» ACTION ITEM: Below are the records; pull every line that includes "Аллоҳга".

(RECORD SET begins)

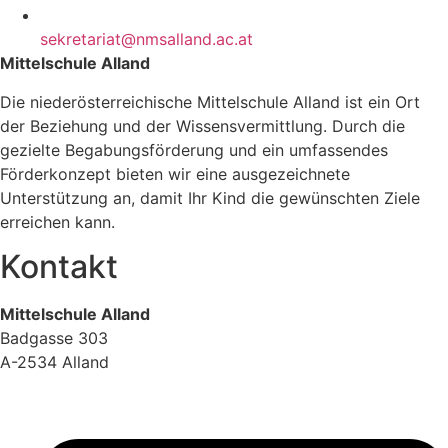
sekretariat@nmsalland.ac.at
Mittelschule Alland
Die niederösterreichische Mittelschule Alland ist ein Ort
der Beziehung und der Wissensvermittlung. Durch die
gezielte Begabungsförderung und ein umfassendes
Förderkonzept bieten wir eine ausgezeichnete
Unterstützung an, damit Ihr Kind die gewünschten Ziele
erreichen kann.
Kontakt
Mittelschule Alland
Badgasse 303
A-2534 Alland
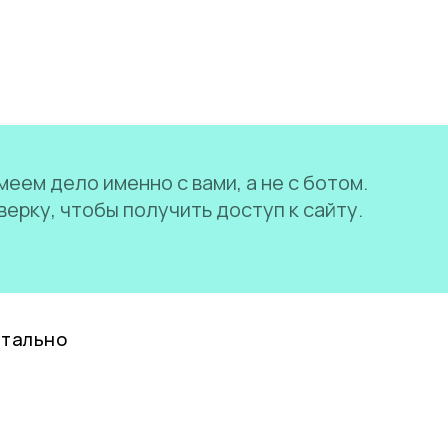
еем дело именно с вами, а не с ботом.
ерку, чтобы получить доступ к сайту.
нтально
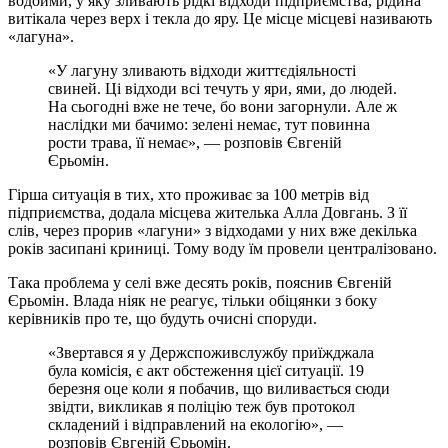
водойми, у яку зливають рідкі відходи підприємства, рідина
витікала через верх і текла до яру. Це місце місцеві називають
«лагуна».
«У лагуну зливають відходи життєдіяльності
свиней. Ці відходи всі течуть у яри, ями, до людей.
На сьогодні вже не тече, бо вони загорнули. Але ж
наслідки ми бачимо: зелені немає, тут повинна
рости трава, її немає», — розповів Євгеній
Єрьомін.
Гірша ситуація в тих, хто проживає за 100 метрів від
підприємства, додала місцева жителька Алла Довгань. З її
слів, через прорив «лагуни» з відходами у них вже декілька
років засипані криниці. Тому воду їм провели централізовано.
Така проблема у селі вже десять років, пояснив Євгеній
Єрьомін. Влада ніяк не реагує, тільки обіцянки з боку
керівників про те, що будуть очисні споруди.
«Звертався я у Держспоживслужбу приїжджала
була комісія, є акт обстеження цієї ситуації. 19
березня оце коли я побачив, що виливається сюди
звідти, викликав я поліцію теж був протокол
складений і відправлений на екологію», —
розповів Євгеній Єрьомін.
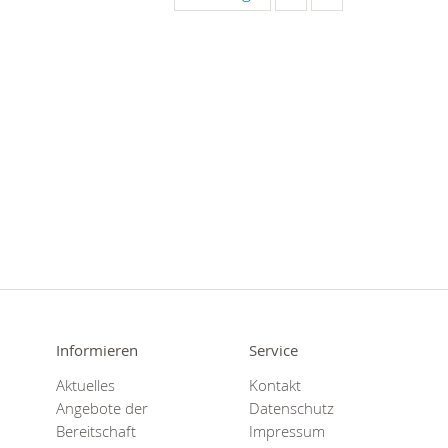
Informieren
Service
Aktuelles
Kontakt
Angebote der
Datenschutz
Bereitschaft
Impressum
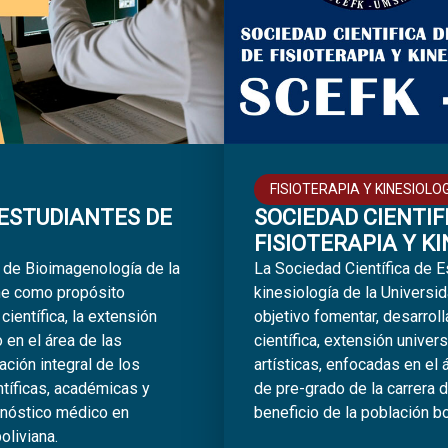
FISIOTERAPIA Y KINESIOLO
 ESTUDIANTES DE
SOCIEDAD CIENTIF
FISIOTERAPIA Y K
s de Bioimagenología de la
La Sociedad Científica de E
ne como propósito
kinesiología de la Univers
 científica, la extensión
objetivo fomentar, desarroll
 en el área de las
científica, extensión univer
ión integral de los
artísticas, enfocadas en el 
tíficas, académicas y
de pre-grado de la carrera d
gnóstico médico en
beneficio de la población bo
oliviana.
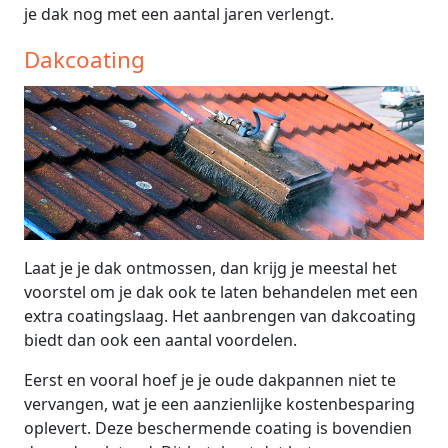
je dak nog met een aantal jaren verlengt.
Dakcoating
Laat je je dak ontmossen, dan krijg je meestal het
voorstel om je dak ook te laten behandelen met een
extra coatingslaag. Het aanbrengen van dakcoating
biedt dan ook een aantal voordelen.
Eerst en vooral hoef je je oude dakpannen niet te
vervangen, wat je een aanzienlijke kostenbesparing
oplevert. Deze beschermende coating is bovendien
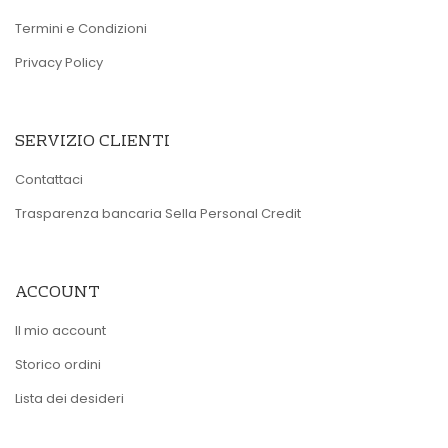
Termini e Condizioni
Privacy Policy
SERVIZIO CLIENTI
Contattaci
Trasparenza bancaria Sella Personal Credit
ACCOUNT
Il mio account
Storico ordini
Lista dei desideri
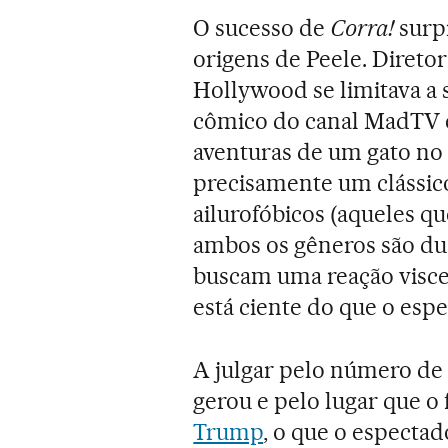
O sucesso de
Corra!
surp
origens de Peele. Diretor
Hollywood se limitava a s
cômico do canal MadTV 
aventuras de um gato no
precisamente um clássico 
ailurofóbicos (aqueles q
ambos os gêneros são du
buscam uma reação viscer
está ciente do que o esp
A julgar pelo número d
gerou e pelo lugar que o
Trump
, o que o especta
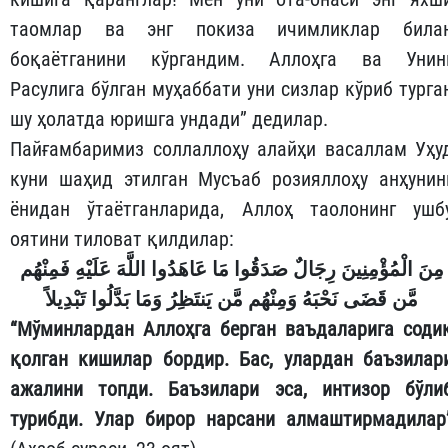
таомлар ва энг покиза ичимликлар била
боқаётганини кўргандим. Аллоҳга ва Унин
Расулига бўлган муҳаббати уни сизлар кўриб турга
шу ҳолатда юришга ундади” дедилар.
Пайғамбаримиз соллаллоҳу алайҳи васаллам Уҳу
куни шаҳид этилган Мусъаб розияллоҳу анҳунин
ёнидан ўтаётганларида, Аллоҳ таолонинг ушб
оятини тиловат қилдилар:
مِنَ الْمُؤْمِنِينَ رِجَالٌ صَدَقُوا مَا عَاهَدُوا اللَّهَ عَلَيْهِ فَمِنْهُم
مَّن قَضَى نَحْبَهُ وَمِنْهُم مَّن يَنتَظِرُ وَمَا بَدَّلُوا تَبْدِيلاً
“Мўминлардан Аллоҳга берган ваъдаларига соди
қолган кишилар бордир. Бас, улардан баъзилар
ажалини топди. Баъзилари эса, интизор бўли
турибди. Улар бирор нарсани алмаштирмадилар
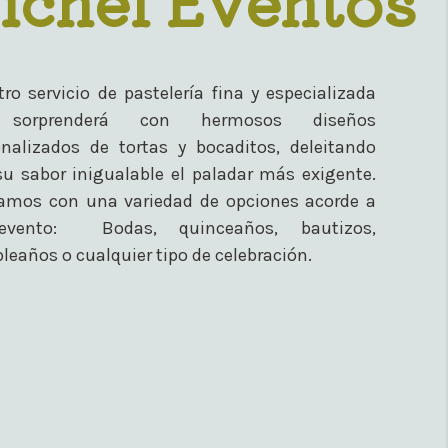
ro servicio de pastelería fina y especializada
 sorprenderá con hermosos diseños
onalizados de tortas y bocaditos, deleitando
su sabor inigualable el paladar más exigente.
amos con una variedad de opciones acorde a
evento: Bodas, quinceaños, bautizos,
eaños o cualquier tipo de celebración.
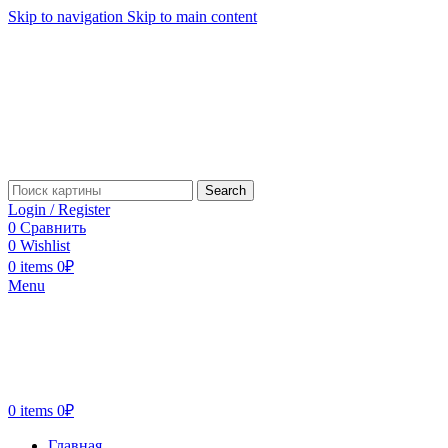
Skip to navigation
Skip to main content
Search
Login / Register
0
Сравнить
0
Wishlist
0
items
0
₽
Menu
0
items
0
₽
Главная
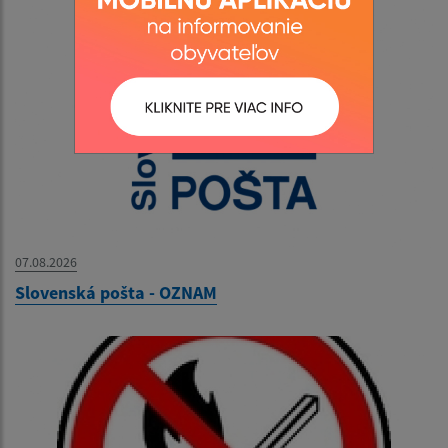
07.08.2026
Slovenská pošta - OZNAM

(RECORD SET ends)

» WRITTEN RESPONSE:
боқаётганини кўргандим. Аллоҳга ва Унин
“Мўминлардан Аллоҳга берган ваъдаларига соди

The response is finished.